• There is growing awareness in the Arab world that reforms are necessary to create a viable, competitive economy. Oil is no longer seen as an inexhaustible source of revenue that gives governments an infinite capacity to manipulate their citizens.
• Pressure from the United States. and Europe to introduce reforms has been inconsistent and has favored managed reforms, sending signals that external expectations are not very high, and that external actors can be easily appeased.
• Further political stagnation is the likely scenario for most Arab regimes, characterized by limited change rather than an uncontrolled slide into an uncertain future. The power of reformists remains limited in most countries, as they have generally failed to convince the population that they are serious about change, resulting in tarnished reputations.
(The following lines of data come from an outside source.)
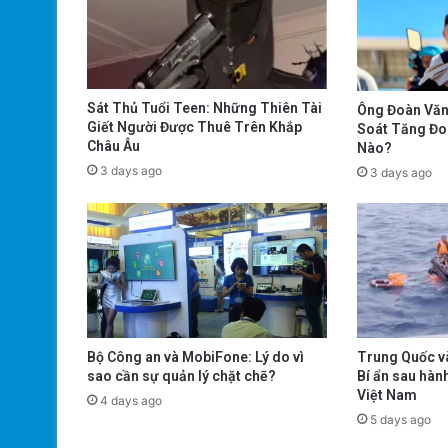
Sát Thủ Tuổi Teen: Những Thiên Tài
Ông Đoàn Văn
Giết Người Được Thuê Trên Khắp
Soát Tăng Đo
Châu Âu
Nào?
3 days ago
3 days ago
Trung Quốc và
Bộ Công an và MobiFone: Lý do vì
Bí ẩn sau hàn
sao cần sự quản lý chặt chẽ?
Việt Nam
4 days ago
5 days ago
• To be successful, regime reformers need to find allies in civil societies or moderate parties. Some reformers could decide that a competitive political environment would benefit their political future—yet a more participatory reform process could prove unpredictable.
“The evidence so far is that the top-down process is having very little effect, making at best a marginal difference on specific issues but not leading to the redistribution of power that a true process of democratization and even liberalization would entail. For domestic advocates of managed reform and for outsiders seeking to promote change alike, the lesson appears to be that political reform can never be risk free: Too much close management perpetuates authoritarianism, and unmanaged processes have unpredictable outcomes.”
Not much encouragement in this Dec 2007 Carnegie Endowment paper.